Data for this task
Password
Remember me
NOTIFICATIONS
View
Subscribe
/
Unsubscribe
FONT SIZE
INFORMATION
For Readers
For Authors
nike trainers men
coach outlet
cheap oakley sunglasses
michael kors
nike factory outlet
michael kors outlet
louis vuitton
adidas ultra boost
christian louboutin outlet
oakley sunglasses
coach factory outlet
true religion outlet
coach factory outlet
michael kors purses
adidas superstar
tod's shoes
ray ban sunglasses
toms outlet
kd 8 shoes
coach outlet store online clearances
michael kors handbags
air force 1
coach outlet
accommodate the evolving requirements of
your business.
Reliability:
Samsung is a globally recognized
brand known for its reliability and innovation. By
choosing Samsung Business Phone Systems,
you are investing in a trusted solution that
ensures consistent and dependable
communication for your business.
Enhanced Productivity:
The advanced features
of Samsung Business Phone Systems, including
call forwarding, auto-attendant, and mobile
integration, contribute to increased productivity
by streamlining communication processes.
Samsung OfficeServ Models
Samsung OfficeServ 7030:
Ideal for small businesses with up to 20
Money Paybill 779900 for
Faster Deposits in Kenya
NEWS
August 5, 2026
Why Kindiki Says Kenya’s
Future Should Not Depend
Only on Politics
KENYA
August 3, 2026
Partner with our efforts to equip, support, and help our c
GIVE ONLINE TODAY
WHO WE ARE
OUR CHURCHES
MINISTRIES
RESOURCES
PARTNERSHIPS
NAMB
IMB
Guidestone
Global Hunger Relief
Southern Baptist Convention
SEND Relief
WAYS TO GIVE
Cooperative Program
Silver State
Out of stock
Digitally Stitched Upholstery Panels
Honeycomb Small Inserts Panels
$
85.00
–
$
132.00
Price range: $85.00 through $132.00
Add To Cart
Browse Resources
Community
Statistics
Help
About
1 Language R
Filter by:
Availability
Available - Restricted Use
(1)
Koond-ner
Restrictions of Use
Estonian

About this exercise
From the entries above, write out only the lines starting at the line that holds "christian louboutin outlet" and ending at the line that holds "you are investing in a trusted solution that", keeping both and matching them exactly.

Solution for this task
christian louboutin outlet
oakley sunglasses
coach factory outlet
true religion outlet
coach factory outlet
michael kors purses
adidas superstar
tod's shoes
ray ban sunglasses
toms outlet
kd 8 shoes
coach outlet store online clearances
michael kors handbags
air force 1
coach outlet
accommodate the evolving requirements of
your business.
Reliability:
Samsung is a globally recognized
brand known for its reliability and innovation. By
choosing Samsung Business Phone Systems,
you are investing in a trusted solution that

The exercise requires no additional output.